Face à une réclamation, la phase amiable est déterminante. Une réponse mal construite peut valoir reconnaissance de responsabilité ou fermer des recours contre les sous-traitants.

Maître Marie SIMOES intervient auprès des promoteurs pour analyser les réclamations, construire la défense et coordonner les recours en garantie.

Questions Fréquentes

Quel est le rôle d'un avocat en VEFA ?

Un avocat VEFA intervient à deux stades distincts. En amont, il analyse les documents contractuels, identifie les clauses déséquilibrées et conseille sur les points à négocier avant l’acte authentique. En aval, lorsqu’un différend est déclaré, il détermine les fondements juridiques du recours, gère la phase amiable et assure la représentation devant les juridictions compétentes. L’accompagnement juridique dès la phase contractuelle réduit les zones d’ambiguïté dans les engagements réciproques et limite le risque de contentieux coûteux ultérieurs.

Quels sont les droits de l'acquéreur en VEFA ?

L’acquéreur dispose de plusieurs droits garantis par la loi. Il bénéficie du droit à l’achèvement du bien, sécurisé par la garantie financière d’achèvement souscrite obligatoirement par le promoteur. Il a droit à la conformité du bien livré aux plans et au descriptif contractuel. En cas de retard imputable au promoteur, il peut prétendre à des indemnités contractuelles et complémentaires pour préjudice démontré. À la réception, il dispose du droit de consigner ses réserves dans le procès-verbal et d’en obtenir la levée. Il conserve un droit de recours judiciaire pour les désordres apparus après la réception, dans les délais de prescription légaux applicables selon la nature du sinistre.

Comment résilier un contrat de réservation VEFA ?

La résiliation d’un contrat de réservation VEFA est possible dans plusieurs cas légaux : non-réalisation d’une condition suspensive, modification substantielle du programme par le promoteur, ou faute grave de ce dernier.

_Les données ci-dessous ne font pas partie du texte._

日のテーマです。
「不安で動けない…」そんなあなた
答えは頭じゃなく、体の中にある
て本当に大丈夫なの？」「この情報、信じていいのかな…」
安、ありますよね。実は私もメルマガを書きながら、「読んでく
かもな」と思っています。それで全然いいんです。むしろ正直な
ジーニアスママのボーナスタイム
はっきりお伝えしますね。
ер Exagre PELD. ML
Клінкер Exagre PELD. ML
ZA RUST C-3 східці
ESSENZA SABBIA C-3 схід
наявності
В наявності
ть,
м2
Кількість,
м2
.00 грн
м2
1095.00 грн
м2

La résiliation peut également être amiable si les deux parties y consentent. Hors motif légal établi, le dépôt de garantie peut être conservé par le promoteur à titre de clause pénale. Les conditions exactes dépendent des clauses rédigées dans l’acte de réservation : leur analyse préalable est nécessaire avant toute démarche de résiliation.

Que faire si le promoteur est mis en liquidation ?

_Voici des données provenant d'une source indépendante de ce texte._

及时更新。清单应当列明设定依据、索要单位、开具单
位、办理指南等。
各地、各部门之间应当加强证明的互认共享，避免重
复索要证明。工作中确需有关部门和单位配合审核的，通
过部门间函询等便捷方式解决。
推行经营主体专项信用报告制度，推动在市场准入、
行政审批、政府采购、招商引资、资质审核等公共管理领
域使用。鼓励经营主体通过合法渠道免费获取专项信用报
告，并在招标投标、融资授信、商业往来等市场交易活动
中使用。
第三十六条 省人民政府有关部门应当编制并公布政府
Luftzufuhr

L’ouverture d’une procédure collective contre le promoteur ne prive pas l’acquéreur de ses droits. La garantie financière d’achèvement doit être mise en jeu auprès du garant désigné dans l’acte pour financer la poursuite des travaux par un promoteur substitué. Si l’achèvement est impossible ou économiquement non viable, une procédure de résolution du contrat peut être engagée pour obtenir le remboursement des sommes versées. L’intervention d’un avocat dès l’ouverture de la procédure collective est déterminante pour sécuriser les droits de l’acquéreur avant qu’ils ne se trouvent dilués dans la masse des créanciers ordinaires.

Quels délais pour agir en contentieux VEFA ?

Les délais de prescription varient selon le fondement de l’action. La garantie de parfait achèvement court pendant 1 an à compter de la réception. La garantie biennale couvre 2 ans pour les équipements dissociables. La garantie décennale offre un délai de 10 ans à compter de la réception pour les désordres structurels ou rendant le bien impropre à sa destination. L’action en responsabilité contractuelle de droit commun se prescrit par 5 ans. Le point de départ de ces délais peut varier selon la nature du désordre et la date à laquelle il a été découvert. Tout retard à agir réduit les options disponibles et complique l’administration de la preuve.